The adults in the dining room waited quietly, not wanting to disturb Gunther’s sleep or Honronk’s spellcraft. Olza, Bel, and Uncle Ed sat at the table. Galinda leaned against the doorway, and Hans paced the short distance between the front door and the home’s primary fireplace in the common area.
Other than rain pattering on the roof, the house was still and silent.
When Hans heard a doorknob turn, he stopped pacing, listening for what came next.
The door creaked open, and Honronk began an incantation. Wool socks on tiny feet brushed across the floor in the rhythm of steps. Hans assumed that was Gunther trying to leave while Kane held him in place.
The incantation stopped at the same time as any sound of movement from the other side of the house.
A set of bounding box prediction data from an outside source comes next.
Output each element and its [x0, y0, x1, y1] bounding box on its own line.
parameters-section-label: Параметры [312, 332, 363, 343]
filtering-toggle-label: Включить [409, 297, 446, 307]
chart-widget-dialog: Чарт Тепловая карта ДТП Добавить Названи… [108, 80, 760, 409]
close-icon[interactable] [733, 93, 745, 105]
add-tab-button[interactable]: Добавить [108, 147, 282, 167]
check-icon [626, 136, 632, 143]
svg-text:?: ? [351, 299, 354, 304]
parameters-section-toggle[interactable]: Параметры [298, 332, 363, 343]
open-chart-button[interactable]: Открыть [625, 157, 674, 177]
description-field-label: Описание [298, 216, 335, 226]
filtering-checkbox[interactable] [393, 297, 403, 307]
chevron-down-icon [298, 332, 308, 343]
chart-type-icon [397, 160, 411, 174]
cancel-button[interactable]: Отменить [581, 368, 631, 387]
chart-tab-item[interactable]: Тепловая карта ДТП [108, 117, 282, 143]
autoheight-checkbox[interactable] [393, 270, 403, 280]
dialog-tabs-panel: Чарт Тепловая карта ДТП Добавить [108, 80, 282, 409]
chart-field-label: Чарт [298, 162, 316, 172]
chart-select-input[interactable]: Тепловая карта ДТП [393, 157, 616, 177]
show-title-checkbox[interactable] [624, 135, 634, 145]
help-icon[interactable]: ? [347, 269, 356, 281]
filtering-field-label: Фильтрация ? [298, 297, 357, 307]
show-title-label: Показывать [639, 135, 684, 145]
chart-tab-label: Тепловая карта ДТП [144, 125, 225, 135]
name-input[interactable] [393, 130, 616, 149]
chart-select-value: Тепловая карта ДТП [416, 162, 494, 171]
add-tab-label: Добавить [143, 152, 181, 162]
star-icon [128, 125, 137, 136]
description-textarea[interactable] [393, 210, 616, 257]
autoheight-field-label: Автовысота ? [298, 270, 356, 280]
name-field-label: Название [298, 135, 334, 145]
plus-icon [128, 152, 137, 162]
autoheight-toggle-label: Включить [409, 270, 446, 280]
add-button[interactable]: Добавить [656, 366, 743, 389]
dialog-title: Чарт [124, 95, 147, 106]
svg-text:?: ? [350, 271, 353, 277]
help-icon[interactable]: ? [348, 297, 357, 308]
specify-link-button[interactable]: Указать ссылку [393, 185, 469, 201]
“Did it work?” Gunther asked.
The house shook from the shouting that followed. Olza and Galinda held each other's hands and bounced in a circle. Uncle Ed’s chair slammed into the wall when he launched to his feet to hug Honronk. Bel stood on the outside smiling, using her finger tips to catch the tears wanting to race down her cheeks. Hans sat on the floor, experiencing the elation of breaking the surface of a lake just before his air ran out.
A solution. We finally found a solution.
“Guys?” Gunther asked again.
“Yeah, Gunny,” Kane said. “You did good.”
Quest Update: Implement a Repel Possession ward to stop the nightmares, permanently.
When the jubilation settled, Uncle Ed fished a bottle of whiskey from a kitchen cabinet and began to pour. Kane and Gunther both asked for a glass, but he told them no. They grumbled a bit, but the importance of the moment was not lost on them.
“How soon can we get that ward up?” Uncle Ed asked to anyone in the room who cared to answer.
“Not soon,” Galinda said, her smile fading.
Olza added, “We’ll find an enchanter, but it will take time.”
Though that wasn’t what anyone wanted, they were grateful that they now had a clear direction to pursue. The light might be far off, but they could see it where the horizon was nothing but darkness before.
Honronk plunged the house back into tense silence when he said, “I have an idea.”
***
Open Quests (Ordered from Old to New):
Progress from Gold-ranked to Diamond-ranked.
Mend the rift with Devon.
Complete the manuscript for "The Next Generation: A Teaching Methodology for Training Adventurers."
Expand the Gomi training area to include ramps for footwork drills.
Refine a system for training dungeon awareness.
Research the history and legends of the Dead End Mountains, more.
Protect Gomi.
Earn enough gold to free enough workers to build the new campus. Bonus Objective: Pick a secret passage cooler than a bookshelf door.
Find a partner to move dungeon loot efficiently.
Find a way to share new knowledge without putting Gomi at risk.
Implement a Repel Possession ward to stop the nightmares, permanently.
Design a training dungeon concept to test on the dungeon core.